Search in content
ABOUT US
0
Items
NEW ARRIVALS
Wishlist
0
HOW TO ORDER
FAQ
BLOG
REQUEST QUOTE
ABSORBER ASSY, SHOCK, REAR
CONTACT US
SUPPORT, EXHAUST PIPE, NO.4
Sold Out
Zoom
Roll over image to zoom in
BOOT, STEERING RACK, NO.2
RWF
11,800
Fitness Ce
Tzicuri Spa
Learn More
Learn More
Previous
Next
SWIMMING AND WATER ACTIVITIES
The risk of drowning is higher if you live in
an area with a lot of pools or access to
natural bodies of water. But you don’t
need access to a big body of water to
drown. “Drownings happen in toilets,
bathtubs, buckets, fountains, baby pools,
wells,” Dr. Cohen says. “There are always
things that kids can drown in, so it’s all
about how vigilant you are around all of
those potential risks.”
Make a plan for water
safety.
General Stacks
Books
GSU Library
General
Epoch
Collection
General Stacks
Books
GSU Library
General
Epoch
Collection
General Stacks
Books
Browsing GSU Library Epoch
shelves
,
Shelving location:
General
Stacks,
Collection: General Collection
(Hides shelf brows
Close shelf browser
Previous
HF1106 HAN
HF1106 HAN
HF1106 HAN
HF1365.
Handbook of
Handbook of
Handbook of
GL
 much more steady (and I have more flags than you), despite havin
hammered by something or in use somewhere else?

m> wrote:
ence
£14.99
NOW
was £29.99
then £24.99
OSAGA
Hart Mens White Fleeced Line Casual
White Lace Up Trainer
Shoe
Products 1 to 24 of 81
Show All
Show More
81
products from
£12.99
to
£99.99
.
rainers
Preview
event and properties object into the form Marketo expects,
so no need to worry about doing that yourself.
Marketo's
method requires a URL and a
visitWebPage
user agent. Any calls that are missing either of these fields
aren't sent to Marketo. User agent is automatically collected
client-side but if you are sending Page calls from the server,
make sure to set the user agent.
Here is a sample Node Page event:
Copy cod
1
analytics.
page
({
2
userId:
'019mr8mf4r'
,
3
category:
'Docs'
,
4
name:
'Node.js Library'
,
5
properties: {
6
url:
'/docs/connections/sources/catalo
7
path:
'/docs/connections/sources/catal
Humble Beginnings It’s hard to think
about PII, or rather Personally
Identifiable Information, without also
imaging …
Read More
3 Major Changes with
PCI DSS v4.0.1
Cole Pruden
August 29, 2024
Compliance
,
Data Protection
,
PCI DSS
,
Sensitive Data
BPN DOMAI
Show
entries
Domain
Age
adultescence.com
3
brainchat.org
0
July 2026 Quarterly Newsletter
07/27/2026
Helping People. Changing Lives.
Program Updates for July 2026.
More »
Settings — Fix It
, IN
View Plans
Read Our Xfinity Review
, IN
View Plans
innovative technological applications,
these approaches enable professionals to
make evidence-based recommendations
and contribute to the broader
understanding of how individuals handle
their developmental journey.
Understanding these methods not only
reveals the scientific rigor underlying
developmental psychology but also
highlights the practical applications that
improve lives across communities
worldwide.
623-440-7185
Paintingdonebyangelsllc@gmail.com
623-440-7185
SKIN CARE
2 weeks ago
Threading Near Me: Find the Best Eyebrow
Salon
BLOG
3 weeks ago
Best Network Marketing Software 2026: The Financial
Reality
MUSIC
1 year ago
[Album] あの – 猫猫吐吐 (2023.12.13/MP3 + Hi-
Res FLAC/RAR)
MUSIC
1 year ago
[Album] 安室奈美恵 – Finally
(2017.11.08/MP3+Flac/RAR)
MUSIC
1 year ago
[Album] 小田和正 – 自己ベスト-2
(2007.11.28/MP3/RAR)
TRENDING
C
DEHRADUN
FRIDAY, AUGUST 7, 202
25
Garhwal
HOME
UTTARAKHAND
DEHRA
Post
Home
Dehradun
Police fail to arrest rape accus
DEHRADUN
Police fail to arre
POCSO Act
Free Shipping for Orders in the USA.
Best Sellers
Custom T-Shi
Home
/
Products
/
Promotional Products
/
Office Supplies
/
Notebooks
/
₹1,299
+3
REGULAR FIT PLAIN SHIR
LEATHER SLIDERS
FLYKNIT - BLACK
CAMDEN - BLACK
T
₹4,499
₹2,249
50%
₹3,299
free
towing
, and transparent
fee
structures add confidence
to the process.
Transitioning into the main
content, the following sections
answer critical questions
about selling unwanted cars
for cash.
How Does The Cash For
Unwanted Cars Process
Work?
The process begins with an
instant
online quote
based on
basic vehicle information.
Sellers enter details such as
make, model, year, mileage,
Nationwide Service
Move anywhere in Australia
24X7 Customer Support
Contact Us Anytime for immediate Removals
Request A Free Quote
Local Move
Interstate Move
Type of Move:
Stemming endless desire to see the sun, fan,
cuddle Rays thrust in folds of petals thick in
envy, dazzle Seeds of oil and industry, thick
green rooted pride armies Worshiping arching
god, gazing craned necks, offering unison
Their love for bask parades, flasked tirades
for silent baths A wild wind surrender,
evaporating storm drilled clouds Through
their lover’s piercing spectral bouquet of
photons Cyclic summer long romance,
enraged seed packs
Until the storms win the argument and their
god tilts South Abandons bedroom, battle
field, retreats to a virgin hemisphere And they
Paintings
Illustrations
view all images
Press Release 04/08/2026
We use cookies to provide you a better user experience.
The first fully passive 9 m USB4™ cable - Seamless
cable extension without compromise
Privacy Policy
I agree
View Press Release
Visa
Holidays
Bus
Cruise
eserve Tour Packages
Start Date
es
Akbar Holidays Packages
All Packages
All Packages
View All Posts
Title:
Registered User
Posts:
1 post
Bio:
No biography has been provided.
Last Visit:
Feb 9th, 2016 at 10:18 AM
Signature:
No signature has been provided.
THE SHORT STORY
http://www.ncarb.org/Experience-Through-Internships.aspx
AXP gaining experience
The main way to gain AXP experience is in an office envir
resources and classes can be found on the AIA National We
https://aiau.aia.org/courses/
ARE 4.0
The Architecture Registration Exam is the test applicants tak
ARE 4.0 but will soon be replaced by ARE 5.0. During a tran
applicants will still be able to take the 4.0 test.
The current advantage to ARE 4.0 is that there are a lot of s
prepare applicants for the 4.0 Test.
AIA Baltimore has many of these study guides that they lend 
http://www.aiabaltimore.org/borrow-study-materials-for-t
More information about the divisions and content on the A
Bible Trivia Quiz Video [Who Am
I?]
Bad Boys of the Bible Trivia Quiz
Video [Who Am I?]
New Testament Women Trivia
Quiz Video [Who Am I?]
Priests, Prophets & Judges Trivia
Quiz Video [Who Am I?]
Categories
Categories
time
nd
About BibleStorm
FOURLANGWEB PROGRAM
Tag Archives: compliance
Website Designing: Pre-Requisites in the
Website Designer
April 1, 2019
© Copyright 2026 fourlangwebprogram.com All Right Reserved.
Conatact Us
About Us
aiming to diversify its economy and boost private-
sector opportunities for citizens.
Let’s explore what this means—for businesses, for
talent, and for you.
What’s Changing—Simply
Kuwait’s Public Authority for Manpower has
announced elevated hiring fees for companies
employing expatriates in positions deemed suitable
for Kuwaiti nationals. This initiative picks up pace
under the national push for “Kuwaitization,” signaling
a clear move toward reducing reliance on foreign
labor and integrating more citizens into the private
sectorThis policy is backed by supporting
————————
Would you transcribe the whole listing, keeping every character the same?

§ **Result below**:
Search in content
ABOUT US
0
Items
NEW ARRIVALS
Wishlist
0
HOW TO ORDER
FAQ
BLOG
REQUEST QUOTE
ABSORBER ASSY, SHOCK, REAR
CONTACT US
SUPPORT, EXHAUST PIPE, NO.4
Sold Out
Zoom
Roll over image to zoom in
BOOT, STEERING RACK, NO.2
RWF
11,800
Fitness Ce
Tzicuri Spa
Learn More
Learn More
Previous
Next
SWIMMING AND WATER ACTIVITIES
The risk of drowning is higher if you live in
an area with a lot of pools or access to
natural bodies of water. But you don’t
need access to a big body of water to
drown. “Drownings happen in toilets,
bathtubs, buckets, fountains, baby pools,
wells,” Dr. Cohen says. “There are always
things that kids can drown in, so it’s all
about how vigilant you are around all of
those potential risks.”
Make a plan for water
safety.
General Stacks
Books
GSU Library
General
Epoch
Collection
General Stacks
Books
GSU Library
General
Epoch
Collection
General Stacks
Books
Browsing GSU Library Epoch
shelves
,
Shelving location:
General
Stacks,
Collection: General Collection
(Hides shelf brows
Close shelf browser
Previous
HF1106 HAN
HF1106 HAN
HF1106 HAN
HF1365.
Handbook of
Handbook of
Handbook of
GL
 much more steady (and I have more flags than you), despite havin
hammered by something or in use somewhere else?

m> wrote:
ence
£14.99
NOW
was £29.99
then £24.99
OSAGA
Hart Mens White Fleeced Line Casual
White Lace Up Trainer
Shoe
Products 1 to 24 of 81
Show All
Show More
81
products from
£12.99
to
£99.99
.
rainers
Preview
event and properties object into the form Marketo expects,
so no need to worry about doing that yourself.
Marketo's
method requires a URL and a
visitWebPage
user agent. Any calls that are missing either of these fields
aren't sent to Marketo. User agent is automatically collected
client-side but if you are sending Page calls from the server,
make sure to set the user agent.
Here is a sample Node Page event:
Copy cod
1
analytics.
page
({
2
userId:
'019mr8mf4r'
,
3
category:
'Docs'
,
4
name:
'Node.js Library'
,
5
properties: {
6
url:
'/docs/connections/sources/catalo
7
path:
'/docs/connections/sources/catal
Humble Beginnings It’s hard to think
about PII, or rather Personally
Identifiable Information, without also
imaging …
Read More
3 Major Changes with
PCI DSS v4.0.1
Cole Pruden
August 29, 2024
Compliance
,
Data Protection
,
PCI DSS
,
Sensitive Data
BPN DOMAI
Show
entries
Domain
Age
adultescence.com
3
brainchat.org
0
July 2026 Quarterly Newsletter
07/27/2026
Helping People. Changing Lives.
Program Updates for July 2026.
More »
Settings — Fix It
, IN
View Plans
Read Our Xfinity Review
, IN
View Plans
innovative technological applications,
these approaches enable professionals to
make evidence-based recommendations
and contribute to the broader
understanding of how individuals handle
their developmental journey.
Understanding these methods not only
reveals the scientific rigor underlying
developmental psychology but also
highlights the practical applications that
improve lives across communities
worldwide.
623-440-7185
Paintingdonebyangelsllc@gmail.com
623-440-7185
SKIN CARE
2 weeks ago
Threading Near Me: Find the Best Eyebrow
Salon
BLOG
3 weeks ago
Best Network Marketing Software 2026: The Financial
Reality
MUSIC
1 year ago
[Album] あの – 猫猫吐吐 (2023.12.13/MP3 + Hi-
Res FLAC/RAR)
MUSIC
1 year ago
[Album] 安室奈美恵 – Finally
(2017.11.08/MP3+Flac/RAR)
MUSIC
1 year ago
[Album] 小田和正 – 自己ベスト-2
(2007.11.28/MP3/RAR)
TRENDING
C
DEHRADUN
FRIDAY, AUGUST 7, 202
25
Garhwal
HOME
UTTARAKHAND
DEHRA
Post
Home
Dehradun
Police fail to arrest rape accus
DEHRADUN
Police fail to arre
POCSO Act
Free Shipping for Orders in the USA.
Best Sellers
Custom T-Shi
Home
/
Products
/
Promotional Products
/
Office Supplies
/
Notebooks
/
₹1,299
+3
REGULAR FIT PLAIN SHIR
LEATHER SLIDERS
FLYKNIT - BLACK
CAMDEN - BLACK
T
₹4,499
₹2,249
50%
₹3,299
free
towing
, and transparent
fee
structures add confidence
to the process.
Transitioning into the main
content, the following sections
answer critical questions
about selling unwanted cars
for cash.
How Does The Cash For
Unwanted Cars Process
Work?
The process begins with an
instant
online quote
based on
basic vehicle information.
Sellers enter details such as
make, model, year, mileage,
Nationwide Service
Move anywhere in Australia
24X7 Customer Support
Contact Us Anytime for immediate Removals
Request A Free Quote
Local Move
Interstate Move
Type of Move:
Stemming endless desire to see the sun, fan,
cuddle Rays thrust in folds of petals thick in
envy, dazzle Seeds of oil and industry, thick
green rooted pride armies Worshiping arching
god, gazing craned necks, offering unison
Their love for bask parades, flasked tirades
for silent baths A wild wind surrender,
evaporating storm drilled clouds Through
their lover’s piercing spectral bouquet of
photons Cyclic summer long romance,
enraged seed packs
Until the storms win the argument and their
god tilts South Abandons bedroom, battle
field, retreats to a virgin hemisphere And they
Paintings
Illustrations
view all images
Press Release 04/08/2026
We use cookies to provide you a better user experience.
The first fully passive 9 m USB4™ cable - Seamless
cable extension without compromise
Privacy Policy
I agree
View Press Release
Visa
Holidays
Bus
Cruise
eserve Tour Packages
Start Date
es
Akbar Holidays Packages
All Packages
All Packages
View All Posts
Title:
Registered User
Posts:
1 post
Bio:
No biography has been provided.
Last Visit:
Feb 9th, 2016 at 10:18 AM
Signature:
No signature has been provided.
THE SHORT STORY
http://www.ncarb.org/Experience-Through-Internships.aspx
AXP gaining experience
The main way to gain AXP experience is in an office envir
resources and classes can be found on the AIA National We
https://aiau.aia.org/courses/
ARE 4.0
The Architecture Registration Exam is the test applicants tak
ARE 4.0 but will soon be replaced by ARE 5.0. During a tran
applicants will still be able to take the 4.0 test.
The current advantage to ARE 4.0 is that there are a lot of s
prepare applicants for the 4.0 Test.
AIA Baltimore has many of these study guides that they lend 
http://www.aiabaltimore.org/borrow-study-materials-for-t
More information about the divisions and content on the A
Bible Trivia Quiz Video [Who Am
I?]
Bad Boys of the Bible Trivia Quiz
Video [Who Am I?]
New Testament Women Trivia
Quiz Video [Who Am I?]
Priests, Prophets & Judges Trivia
Quiz Video [Who Am I?]
Categories
Categories
time
nd
About BibleStorm
FOURLANGWEB PROGRAM
Tag Archives: compliance
Website Designing: Pre-Requisites in the
Website Designer
April 1, 2019
© Copyright 2026 fourlangwebprogram.com All Right Reserved.
Conatact Us
About Us
aiming to diversify its economy and boost private-
sector opportunities for citizens.
Let’s explore what this means—for businesses, for
talent, and for you.
What’s Changing—Simply
Kuwait’s Public Authority for Manpower has
announced elevated hiring fees for companies
employing expatriates in positions deemed suitable
for Kuwaiti nationals. This initiative picks up pace
under the national push for “Kuwaitization,” signaling
a clear move toward reducing reliance on foreign
labor and integrating more citizens into the private
sectorThis policy is backed by supporting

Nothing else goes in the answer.